11.6 CPE, AMF, and Three-Year Maintenance Plan

Maintenance Begins Before the Celebration Ends

CISSP certification maintenance is part of professional accountability. The source brief states that members must earn continuing professional education credits and pay annual maintenance fees to maintain certification or associate status. For CISSP, the three-year requirement is 120 total CPE credits. Within that total, 90 Group A credits are required over three years, and 30 additional Group A or Group B credits are required over three years.

The suggested annual pace is 40 total CPE credits, including 30 Group A credits and 10 Group A or B credits. This suggested pace matters because deferring maintenance work creates unnecessary risk. A professional who waits until the end of the cycle may struggle to find relevant activities, reconstruct evidence, or align learning to practice. The better approach is to run maintenance as a lightweight quarterly program with records, goals, and review.

Group A credits should relate directly to the domains of the certification. For CISSP, that means activities connected to governance, asset security, architecture, networks, identity, assessment, operations, or software development security. Group B credits can support broader professional development. The exact activity eligibility should always be checked against current ISC2 policies, but the management habit is stable: record what you did, when you did it, how long it took, why it is relevant, and what evidence supports it.

The source brief states that certified members holding CISSP, SSCP, CCSP, CGRC, CSSLP, ISSAP, ISSEP, or ISSMP pay a U.S. $135 annual maintenance fee. Associates of ISC2 pay U.S. $50. Members with multiple certifications pay one AMF, due on the earliest certification anniversary. These numbers are logistics, but they also create a planning requirement. Put AMF dates and CPE checkpoints on the calendar as soon as the credential is active.

A strong CPE plan is not a random stack of webinars. It should improve the professional practice that CISSP represents. If your role is moving into cloud governance, plan activities around shared responsibility, identity federation, data protection, logging, resilience, and supplier risk. If your organization is improving software security, plan learning around secure SDLC, threat modeling, code review, CI/CD controls, and vulnerability management. Maintenance should make you better at the work, not merely compliant on paper.

Evidence discipline is essential. Keep certificates of completion, agendas, notes, attendance records, publication links, presentation materials, or other supporting records as appropriate. Store them in a structured folder by cycle year and activity type. Record the date, provider, topic, duration, domain relationship, and claimed credit. This is the same mindset used in security assessment: if a control or requirement matters, evidence should be retrievable, accurate, and understandable.

Three-Year Maintenance Workflow

1. Record certification cycle start and anniversary dates.
2. Add annual AMF due dates and quarterly CPE review checkpoints.
3. Set a target of at least 10 CPE credits per quarter to maintain margin.
4. Prioritize Group A activities tied to current job risks and CISSP domains.
5. Store evidence immediately after each activity.
6. Review totals twice a year for Group A, Group B, and overall progress.
7. Adjust the learning plan when job duties, technology, or risk priorities change.
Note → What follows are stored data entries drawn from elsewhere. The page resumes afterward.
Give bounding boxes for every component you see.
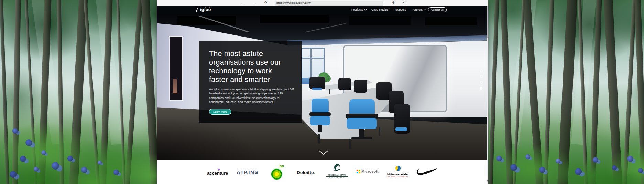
spartan-helmet-icon <box>333 164 341 173</box>
office-chair-blue <box>309 98 331 132</box>
bp-helios-icon <box>271 169 282 180</box>
hydrangea-flower <box>638 168 643 173</box>
chair-seat-blue <box>312 88 322 90</box>
mitt-sublabel: MID SWEDEN UNIVERSITY <box>385 176 411 178</box>
hydrangea-flower <box>12 128 18 134</box>
table-leg <box>349 139 351 149</box>
hero-paragraph: An Igloo immersive space is a bit like s… <box>209 87 295 104</box>
office-chair <box>338 78 351 90</box>
hydrangea-flower <box>25 139 32 146</box>
mitt-swirl-icon <box>394 165 401 172</box>
hydrangea-flower <box>539 167 545 173</box>
hero-heading-line: The most astute <box>209 50 294 58</box>
hydrangea-flower <box>575 168 582 175</box>
learn-more-button[interactable]: Learn more <box>209 109 231 115</box>
settings-gear-icon[interactable]: ⚙ <box>392 0 395 6</box>
mitt-label: Mittuniversitetet <box>385 173 411 176</box>
hydrangea-flower <box>496 156 502 161</box>
browser-window: ← → ⟳ https://www.igloovision.com/ ⚙ igl… <box>157 0 488 184</box>
hero-heading-line: technology to work <box>209 67 294 75</box>
hydrangea-flower <box>10 171 17 178</box>
hydrangea-flower <box>34 167 39 172</box>
reload-button[interactable]: ⟳ <box>264 0 267 6</box>
office-chair <box>354 80 367 93</box>
hero-text-panel: The most astute organisations use our te… <box>199 41 302 123</box>
hero-heading-line: organisations use our <box>209 58 294 67</box>
nike-swoosh-icon <box>416 168 438 176</box>
carousel-dot[interactable] <box>480 69 483 72</box>
dropdown-caret-icon <box>424 8 426 11</box>
hydrangea-flower <box>113 170 119 175</box>
nav-item-partners[interactable]: Partners <box>412 6 425 14</box>
carousel-dot-active[interactable] <box>480 87 482 90</box>
hero-section: The most astute organisations use our te… <box>157 14 487 160</box>
bp-wordmark: bp <box>280 164 284 168</box>
forest-bush <box>633 152 644 184</box>
scrollbar-down-arrow[interactable] <box>487 180 488 182</box>
logo-accenture: accenture > <box>207 171 228 176</box>
back-button[interactable]: ← <box>241 0 244 6</box>
hydrangea-flower <box>52 162 59 170</box>
hydrangea-flower <box>525 154 530 159</box>
logo-atkins: ATKINS <box>237 169 259 175</box>
scrollbar-thumb[interactable] <box>487 6 488 38</box>
nav-item-case-studies[interactable]: Case studies <box>371 6 388 14</box>
url-bar[interactable]: https://www.igloovision.com/ <box>275 1 383 6</box>
hydrangea-flower <box>67 156 73 161</box>
hydrangea-flower <box>41 150 46 155</box>
screenshot-root: ← → ⟳ https://www.igloovision.com/ ⚙ igl… <box>0 0 644 184</box>
window-mullion <box>302 58 324 59</box>
hydrangea-flower <box>510 164 517 171</box>
table-leg <box>329 89 330 94</box>
hydrangea-flower <box>81 167 87 173</box>
office-chair-blue <box>345 99 380 139</box>
ceiling-panel <box>349 16 411 25</box>
scrollbar[interactable] <box>487 6 488 184</box>
nav-item-products[interactable]: Products <box>351 6 366 14</box>
deloitte-dot: . <box>314 170 315 175</box>
contact-us-button[interactable]: Contact us <box>428 7 447 12</box>
hydrangea-flower <box>627 156 633 162</box>
forward-button[interactable]: → <box>253 0 256 6</box>
collapse-chrome-chevron-icon[interactable] <box>403 2 406 4</box>
msu-line2: UNIVERSITY <box>326 177 348 179</box>
hydrangea-flower <box>20 156 26 162</box>
hydrangea-flower <box>593 157 598 163</box>
carousel-dots <box>480 69 483 93</box>
ceiling-panel <box>177 16 236 25</box>
hydrangea-flower <box>98 161 102 165</box>
nav-item-support[interactable]: Support <box>395 6 406 14</box>
room-door <box>169 36 183 101</box>
logo-slash-icon <box>196 8 198 12</box>
chair-seat-blue <box>395 127 407 131</box>
logo-text: igloo <box>200 7 211 12</box>
logo-mittuniversitetet: Mittuniversitetet MID SWEDEN UNIVERSITY <box>385 166 411 178</box>
floor-shadow <box>157 117 260 160</box>
scroll-down-chevron-icon[interactable] <box>319 150 328 155</box>
ceiling-truss <box>305 23 346 33</box>
hydrangea-flower <box>556 159 560 163</box>
hero-heading-line: faster and smarter <box>209 75 294 84</box>
site-header: igloo Products Case studies Support Part… <box>157 6 488 14</box>
dropdown-caret-icon <box>364 8 367 11</box>
carousel-dot[interactable] <box>480 81 483 84</box>
carousel-dot[interactable] <box>480 75 483 78</box>
msu-line1: MICHIGAN STATE <box>326 174 348 177</box>
microsoft-squares-icon <box>357 170 360 173</box>
forest-bush <box>557 162 644 184</box>
logo-michigan-state: MICHIGAN STATE UNIVERSITY <box>326 164 348 179</box>
hydrangea-flower <box>612 165 617 170</box>
browser-chrome: ← → ⟳ https://www.igloovision.com/ ⚙ <box>157 0 488 6</box>
ceiling-panel <box>425 17 477 25</box>
logo-strip: accenture > ATKINS bp Deloitte. MICHIGAN… <box>157 160 487 184</box>
logo-deloitte: Deloitte. <box>297 170 315 175</box>
door-picture <box>173 79 177 93</box>
url-text: https://www.igloovision.com/ <box>276 1 311 4</box>
ceiling-panel <box>260 15 329 23</box>
table-leg <box>318 134 320 144</box>
logo-bp: bp <box>270 164 285 181</box>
Consider a security manager responsible for a new identity governance program. A strong maintenance plan could include a course on identity lifecycle controls, a conference session on privileged access governance, an internal presentation on access review metrics, and a tabletop exercise involving account compromise. The manager records each activity, maps it to IAM, Security and Risk Management, and Security Operations as appropriate, and retains evidence. The CPE record then reflects actual professional growth.

Do not treat CPE as separate from ethics and competence. CISSP professionals are expected to keep learning because security risk changes. Regulations evolve, architectures shift, attackers adapt, and business processes move. Maintenance is the mechanism that keeps the credential connected to current practice. A three-year plan should therefore include both depth in your current role and breadth across domains you touch less often.

The final study chapter includes maintenance because certification is not the end state. It is the beginning of a documented professional cycle. The same habits that helped during study, source control, evidence, risk mapping, and disciplined review, continue after certification. A candidate who understands this before test day will be better prepared for the full credential lifecycle.